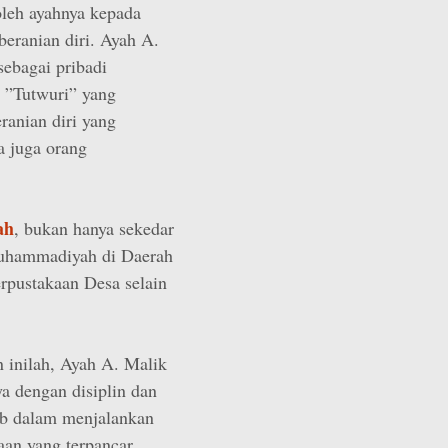
oleh ayahnya kepada
beranian diri. Ayah A.
ebagai pribadi
n ”Tutwuri” yang
ranian diri yang
a juga orang
ah
, bukan hanya sekedar
Muhammadiyah di Daerah
pustakaan Desa selain
 inilah, Ayah A. Malik
a dengan disiplin dan
ab dalam menjalankan
aan yang terpancar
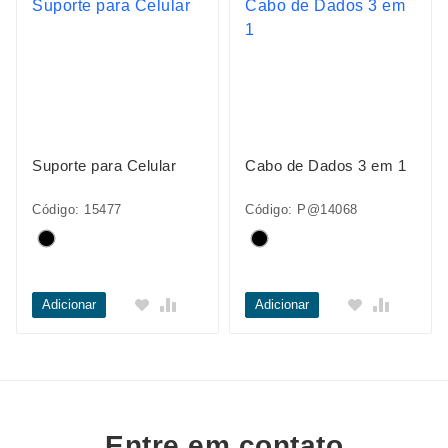
Suporte para Celular
Cabo de Dados 3 em 1
Código: 15477
Código: P@14068
Adicionar
Adicionar
Entre em contato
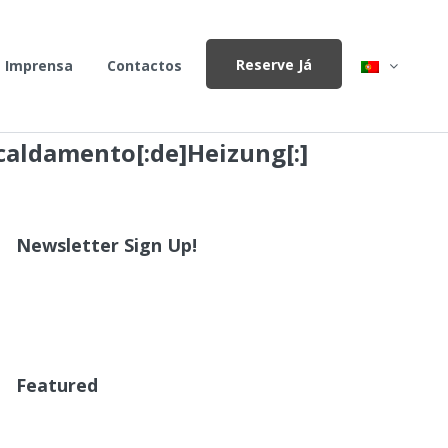
Reserve Já
Imprensa
Contactos
scaldamento[:de]Heizung[:]
Newsletter Sign Up!
Featured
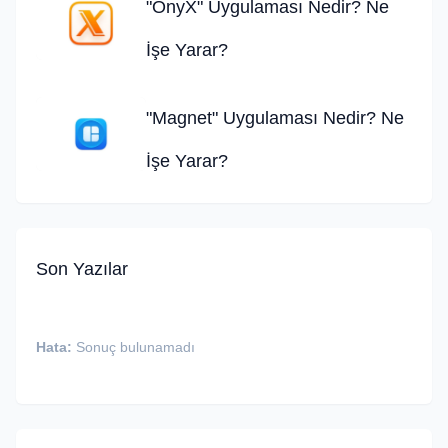
"OnyX" Uygulaması Nedir? Ne
İşe Yarar?
"Magnet" Uygulaması Nedir? Ne
İşe Yarar?
Son Yazılar
Hata:
Sonuç bulunamadı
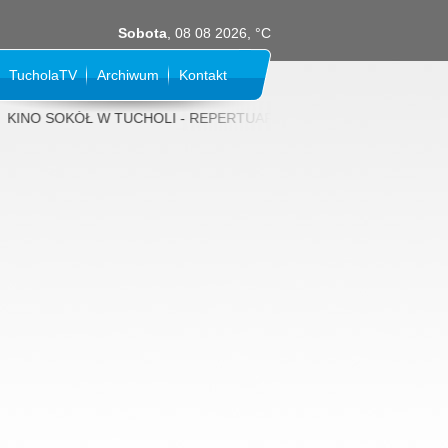
Sobota
, 08 08 2026, °C
TucholaTV
Archiwum
Kontakt
INO SOKÓŁ W TUCHOLI - REPERTUAR NA SIERPIEŃ 2026 rok: 31 LIPCA (p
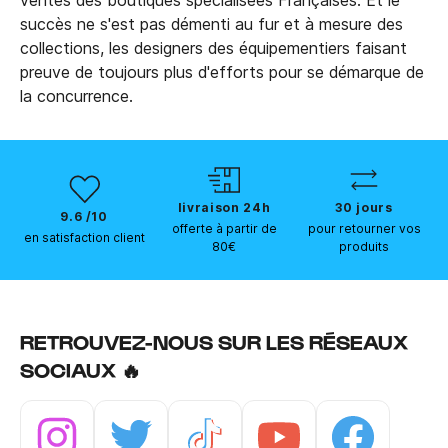
ventes des boutiques spécialisées Françaises. Et le
succès ne s'est pas démenti au fur et à mesure des
collections, les designers des équipementiers faisant
preuve de toujours plus d'efforts pour se démarque de
la concurrence.
livraison 24h
30 jours
9.6 /10
offerte à partir de
pour retourner vos
en satisfaction client
80€
produits
RETROUVEZ-NOUS SUR LES RÉSEAUX
SOCIAUX 🔥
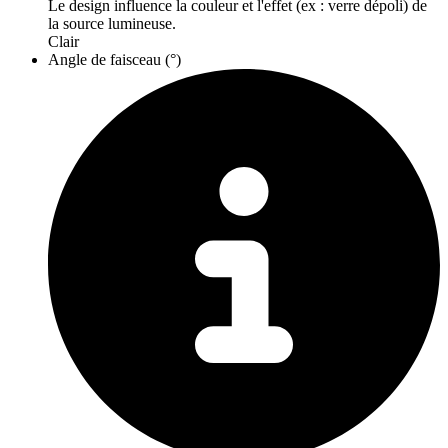
Le design influence la couleur et l'effet (ex : verre dépoli) de
la source lumineuse.
Clair
Angle de faisceau (°)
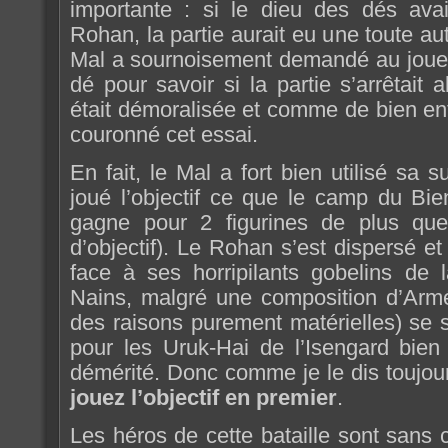
importante : si le dieu des dés avai
Rohan, la partie aurait eu une toute aut
Mal a sournoisement demandé au joueu
dé pour savoir si la partie s’arrêtait
était démoralisée et comme de bien en
couronné cet essai.
En fait, le Mal a fort bien utilisé sa 
joué l’objectif ce que le camp du Bie
gagne pour 2 figurines de plus qu
d’objectif). Le Rohan s’est dispersé et
face à ses horripilants gobelins de 
Nains, malgré une composition d’Arm
des raisons purement matérielles) se 
pour les Uruk-Hai de l’Isengard bien
démérité. Donc comme je le dis toujours
jouez l’objectif en premier
.
Les héros de cette bataille sont sans 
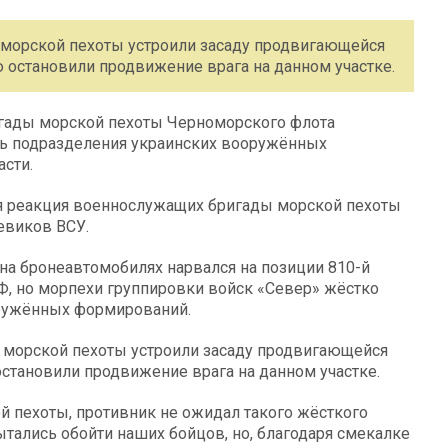
морской пехоты устроили засаду продвигающейся
 остановили продвижение врага на данном участке.
гады морской пехоты Черноморского флота
ь подразделения украинских вооружённых
сти.
я реакция военнослужащих бригады морской пехоты
евиков ВСУ.
на бронеавтомобилях нарвался на позиции 810-й
, но морпехи группировки войск «Север» жёстко
ружённых формирований.
 морской пехоты устроили засаду продвигающейся
остановили продвижение врага на данном участке.
 пехоты, противник не ожидал такого жёсткого
ытались обойти наших бойцов, но, благодаря смекалке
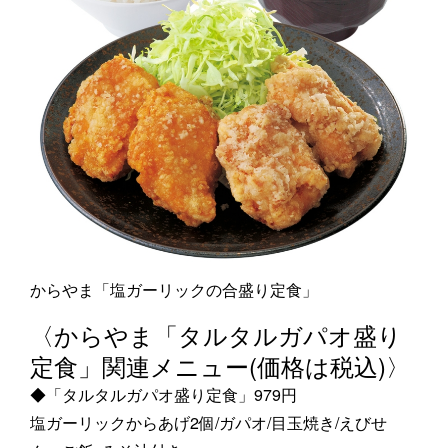
からやま「塩ガーリックの合盛り定食」
〈からやま「タルタルガパオ盛り
定食」関連メニュー(価格は税込)〉
◆「タルタルガパオ盛り定食」979円
塩ガーリックからあげ2個/ガパオ/目玉焼き/えびせ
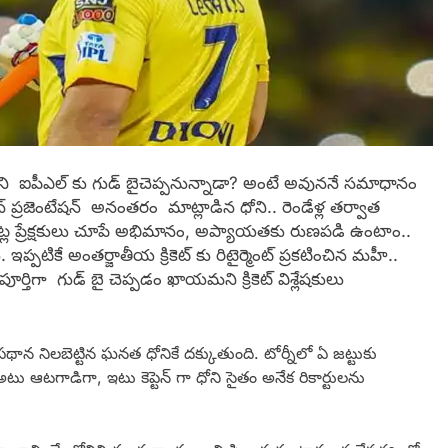
ోని ఐపీఎల్ కు గుడ్ బైచెప్ప‌నున్నాడా? అంటే అవున‌నే స‌మాధానం
యాచ్ ప్ర‌జెంటేష‌న్ అనంత‌రం మాట్లాడిన ధోని.. రెండేళ్ల త‌ర్వాత
 ప్రేక్ష‌కులు చూపే అభిమానం, అప్యాయ‌తకు రుణ‌ప‌డి ఉంటాం..
పటికే అంత‌ర్జాతీయ క్రికెట్ కు రిటైర్మెంట్ ప్ర‌క‌టించిన మ‌హీ..
ర్తిగా గుడ్ బై చెప్ప‌డం ఖాయ‌మ‌ని క్రికెట్ విశ్లేష‌కులు
ర‌ప‌థాన నిల‌బెట్టిన ఘ‌న‌త ధోనికే ద‌క్కుతుంది. టోర్నీలో ఏ జట్టుకు
అటు ఆట‌గాడిగా, ఇటు కెప్టెన్ గా ధోని సైతం అనేక రికార్టుల‌ను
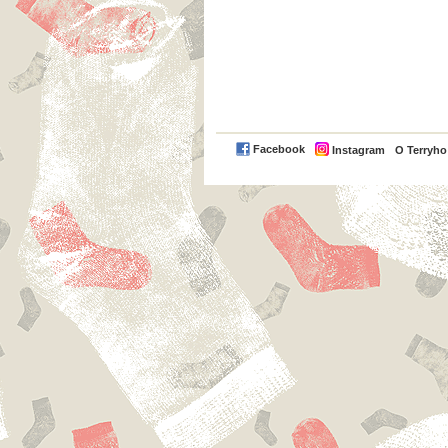
Facebook
Instagram
O Terryh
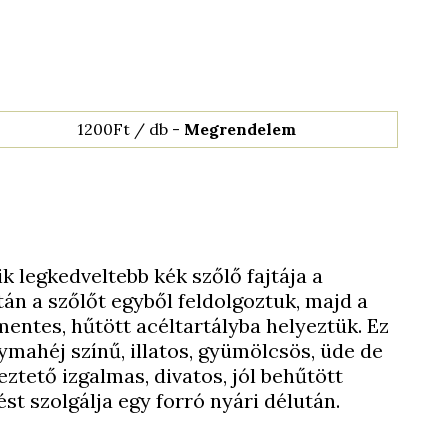
1200Ft / db -
Megrendelem
k legkedveltebb kék szőlő fajtája a
án a szőlőt egyből feldolgoztuk, majd a
ntes, hűtött acéltartályba helyeztük. Ez
ymahéj színű, illatos, gyümölcsös, üde de
ztető izgalmas, divatos, jól behűtött
ést szolgálja egy forró nyári délután.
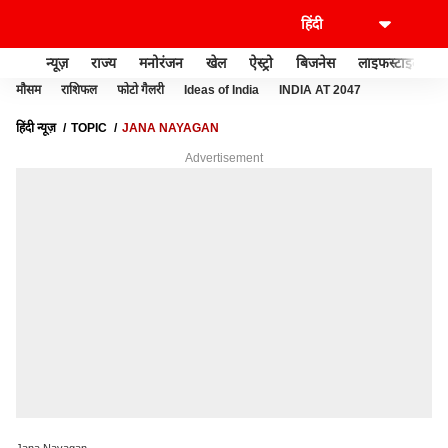
न्यूज़
राज्य
मनोरंजन
खेल
ऐस्ट्रो
बिजनेस
लाइफस्टाइल
मौसम
राशिफल
फोटो गैलरी
Ideas of India
INDIA AT 2047
हिंदी न्यूज़
TOPIC
JANA NAYAGAN
Advertisement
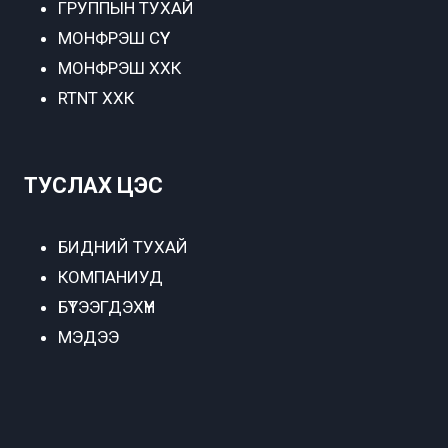
ГРУППЫН ТУХАЙ
МОНФРЭШ СҮҮ
МОНФРЭШ ХХК
RTNT ХХК
ТУСЛАХ ЦЭС
БИДНИЙ ТУХАЙ
КОМПАНИУД
БҮТЭЭГДЭХҮҮН
МЭДЭЭ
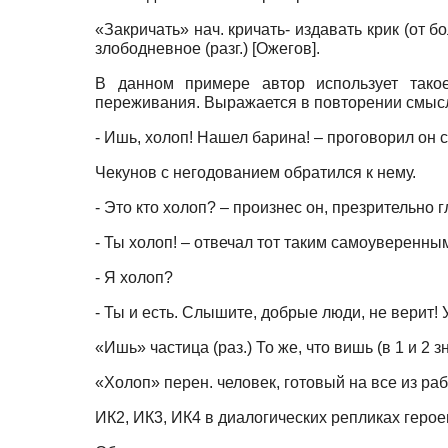
«Закричать» нач. кричать- издавать крик (от бо
злободневное (разг.)
[
Ожегов
]
.
В данном примере автор использует такое
переживания. Выражается в повторении смысл
- Ишь, холоп! Нашел барина! – проговорил он
Чекунов с негодованием обратился к нему.
- Это кто холоп? – произнес он, презрительно 
- Ты холоп! – отвечал тот таким самоуверенны
- Я холоп?
- Ты и есть. Слышите, добрые люди, не верит!
«Ишь» частица (раз.) То же, что вишь (в 1 и 2
«Холоп» перен. человек, готовый на все из раб
ИК2, ИК3, ИК4 в диалогических репликах геро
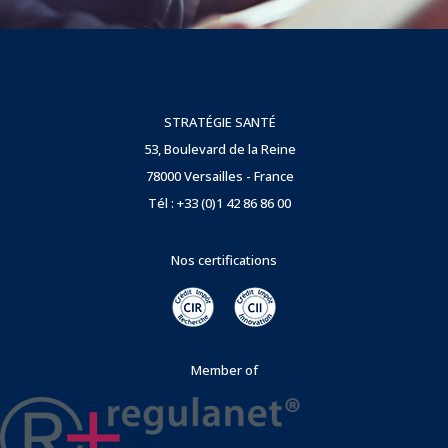
STRATÉGIE SANTÉ
53, Boulevard de la Reine
78000 Versailles - France
Tél : +33 (0)1 42 86 86 00
Nos certifications
Member of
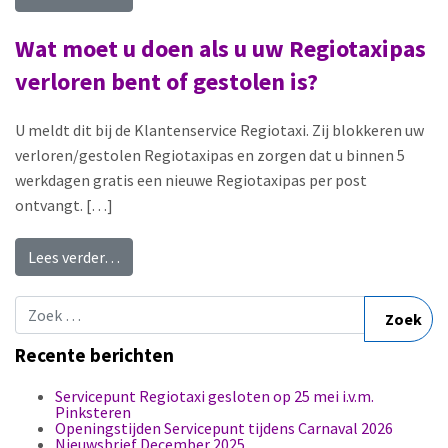
Wat moet u doen als u uw Regiotaxipas
verloren bent of gestolen is?
U meldt dit bij de Klantenservice Regiotaxi. Zij blokkeren uw
verloren/gestolen Regiotaxipas en zorgen dat u binnen 5
werkdagen gratis een nieuwe Regiotaxipas per post
ontvangt. […]
from Wat moet u doen als u uw Regiotaxipas ver
Lees verder…
Zoek naar:
Recente berichten
Servicepunt Regiotaxi gesloten op 25 mei i.v.m.
Pinksteren
Openingstijden Servicepunt tijdens Carnaval 2026
Nieuwsbrief December 2025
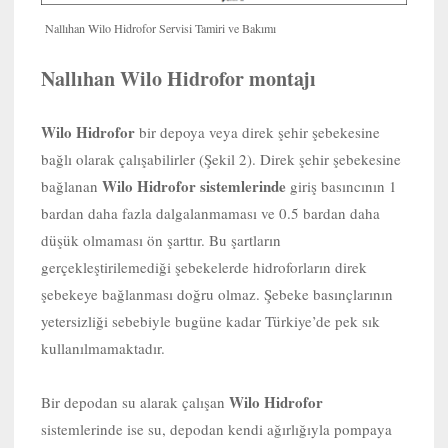
Nallıhan Wilo Hidrofor Servisi Tamiri ve Bakımı
Nallıhan Wilo Hidrofor montajı
Wilo Hidrofor
bir depoya veya direk şehir şebekesine
bağlı olarak çalışabilirler (Şekil 2). Direk şehir şebekesine
Wilo Hidrofor sistemlerinde
bağlanan
giriş basıncının 1
bardan daha fazla dalgalanmaması ve 0.5 bardan daha
düşük olmaması ön şarttır. Bu şartların
gerçekleştirilemediği şebekelerde hidroforların direk
şebekeye bağlanması doğru olmaz. Şebeke basınçlarının
yetersizliği sebebiyle bugüne kadar Türkiye’de pek sık
kullanılmamaktadır.
Wilo Hidrofor
Bir depodan su alarak çalışan
sistemlerinde ise su, depodan kendi ağırlığıyla pompaya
===
* _Your task_: Your copy should hold all the data word for word. It should hold no pictures.

* _Answer to the problem_:
oleh ayahnya kepada
beranian diri. Ayah A.
ebagai pribadi
n ”Tutwuri” yang
ranian diri yang
a juga orang
ah
, bukan hanya sekedar
Muhammadiyah di Daerah
pustakaan Desa selain
 inilah, Ayah A. Malik
a dengan disiplin dan
ab dalam menjalankan
aan yang terpancar
Suporte para Celular
Cabo de Dados 3 em 1
Código: 15477
Código: P@14068
Adicionar
Adicionar
Entre em contato
Reserve Já
Imprensa
Contactos
scaldamento[:de]Heizung[:]
Newsletter Sign Up!
Featured
"OnyX" Uygulaması Nedir? Ne
İşe Yarar?
"Magnet" Uygulaması Nedir? Ne
İşe Yarar?
Son Yazılar
Hata:
Sonuç bulunamadı
Sobota
, 08 08 2026, °C
TucholaTV
Archiwum
Kontakt
INO SOKÓŁ W TUCHOLI - REPERTUAR NA SIERPIEŃ 2026 rok: 31 LIPCA (p
ventes des boutiques spécialisées Françaises. Et le
succès ne s'est pas démenti au fur et à mesure des
collections, les designers des équipementiers faisant
preuve de toujours plus d'efforts pour se démarque de
la concurrence.
livraison 24h
30 jours
9.6 /10
offerte à partir de
pour retourner vos
en satisfaction client
80€
produits
RETROUVEZ-NOUS SUR LES RÉSEAUX
SOCIAUX 🔥
Le design influence la couleur et l'effet (ex : verre dépoli) de
la source lumineuse.
Clair
Angle de faisceau (°)
importante : si le dieu des dés avai
Rohan, la partie aurait eu une toute aut
Mal a sournoisement demandé au joueu
dé pour savoir si la partie s’arrêtait
était démoralisée et comme de bien en
couronné cet essai.
En fait, le Mal a fort bien utilisé sa 
joué l’objectif ce que le camp du Bie
gagne pour 2 figurines de plus qu
d’objectif). Le Rohan s’est dispersé et
face à ses horripilants gobelins de 
Nains, malgré une composition d’Arm
des raisons purement matérielles) se 
pour les Uruk-Hai de l’Isengard bien
démérité. Donc comme je le dis toujours
jouez l’objectif en premier
.
Les héros de cette bataille sont sans 
морской пехоты устроили засаду продвигающейся
 остановили продвижение врага на данном участке.
гады морской пехоты Черноморского флота
ь подразделения украинских вооружённых
сти.
я реакция военнослужащих бригады морской пехоты
евиков ВСУ.
на бронеавтомобилях нарвался на позиции 810-й
, но морпехи группировки войск «Север» жёстко
ружённых формирований.
 морской пехоты устроили засаду продвигающейся
остановили продвижение врага на данном участке.
 пехоты, противник не ожидал такого жёсткого
ытались обойти наших бойцов, но, благодаря смекалке
からやま「塩ガーリックの合盛り定食」
〈からやま「タルタルガパオ盛り
定食」関連メニュー(価格は税込)〉
◆「タルタルガパオ盛り定食」979円
塩ガーリックからあげ2個/ガパオ/目玉焼き/えびせ
ోని ఐపీఎల్ కు గుడ్ బైచెప్ప‌నున్నాడా? అంటే అవున‌నే స‌మాధానం
యాచ్ ప్ర‌జెంటేష‌న్ అనంత‌రం మాట్లాడిన ధోని.. రెండేళ్ల త‌ర్వాత
 ప్రేక్ష‌కులు చూపే అభిమానం, అప్యాయ‌తకు రుణ‌ప‌డి ఉంటాం..
పటికే అంత‌ర్జాతీయ క్రికెట్ కు రిటైర్మెంట్ ప్ర‌క‌టించిన మ‌హీ..
ర్తిగా గుడ్ బై చెప్ప‌డం ఖాయ‌మ‌ని క్రికెట్ విశ్లేష‌కులు
ర‌ప‌థాన నిల‌బెట్టిన ఘ‌న‌త ధోనికే ద‌క్కుతుంది. టోర్నీలో ఏ జట్టుకు
అటు ఆట‌గాడిగా, ఇటు కెప్టెన్ గా ధోని సైతం అనేక రికార్టుల‌ను
Facebook
Instagram
O Terryh
1200Ft / db -
Megrendelem
k legkedveltebb kék szőlő fajtája a
án a szőlőt egyből feldolgoztuk, majd a
ntes, hűtött acéltartályba helyeztük. Ez
ymahéj színű, illatos, gyümölcsös, üde de
ztető izgalmas, divatos, jól behűtött
ést szolgálja egy forró nyári délután.
न्यूज़
राज्य
मनोरंजन
खेल
ऐस्ट्रो
बिजनेस
लाइफस्टाइल
मौसम
राशिफल
फोटो गैलरी
Ideas of India
INDIA AT 2047
हिंदी न्यूज़
TOPIC
JANA NAYAGAN
Advertisement
ГРУППЫН ТУХАЙ
МОНФРЭШ СҮҮ
МОНФРЭШ ХХК
RTNT ХХК
ТУСЛАХ ЦЭС
БИДНИЙ ТУХАЙ
КОМПАНИУД
БҮТЭЭГДЭХҮҮН
МЭДЭЭ
«Закричать» нач. кричать- издавать крик (от бо
злободневное (разг.)
[
Ожегов
]
.
В данном примере автор использует такое
переживания. Выражается в повторении смысл
- Ишь, холоп! Нашел барина! – проговорил он
Чекунов с негодованием обратился к нему.
- Это кто холоп? – произнес он, презрительно 
- Ты холоп! – отвечал тот таким самоуверенны
- Я холоп?
- Ты и есть. Слышите, добрые люди, не верит!
«Ишь» частица (раз.) То же, что вишь (в 1 и 2
«Холоп» перен. человек, готовый на все из раб
ИК2, ИК3, ИК4 в диалогических репликах геро
STRATÉGIE SANTÉ
53, Boulevard de la Reine
78000 Versailles - France
Tél : +33 (0)1 42 86 86 00
Nos certifications
Member of
Wat moet u doen als u uw Regiotaxipas
verloren bent of gestolen is?
U meldt dit bij de Klantenservice Regiotaxi. Zij blokkeren uw
verloren/gestolen Regiotaxipas en zorgen dat u binnen 5
werkdagen gratis een nieuwe Regiotaxipas per post
ontvangt. […]
from Wat moet u doen als u uw Regiotaxipas ver
Lees verder…
Zoek naar:
Recente berichten
Servicepunt Regiotaxi gesloten op 25 mei i.v.m.
Pinksteren
Openingstijden Servicepunt tijdens Carnaval 2026
Nieuwsbrief December 2025
Nallıhan Wilo Hidrofor Servisi Tamiri ve Bakımı
Nallıhan Wilo Hidrofor montajı
Wilo Hidrofor
bir depoya veya direk şehir şebekesine
bağlı olarak çalışabilirler (Şekil 2). Direk şehir şebekesine
Wilo Hidrofor sistemlerinde
bağlanan
giriş basıncının 1
bardan daha fazla dalgalanmaması ve 0.5 bardan daha
düşük olmaması ön şarttır. Bu şartların
gerçekleştirilemediği şebekelerde hidroforların direk
şebekeye bağlanması doğru olmaz. Şebeke basınçlarının
yetersizliği sebebiyle bugüne kadar Türkiye’de pek sık
kullanılmamaktadır.
Wilo Hidrofor
Bir depodan su alarak çalışan
sistemlerinde ise su, depodan kendi ağırlığıyla pompaya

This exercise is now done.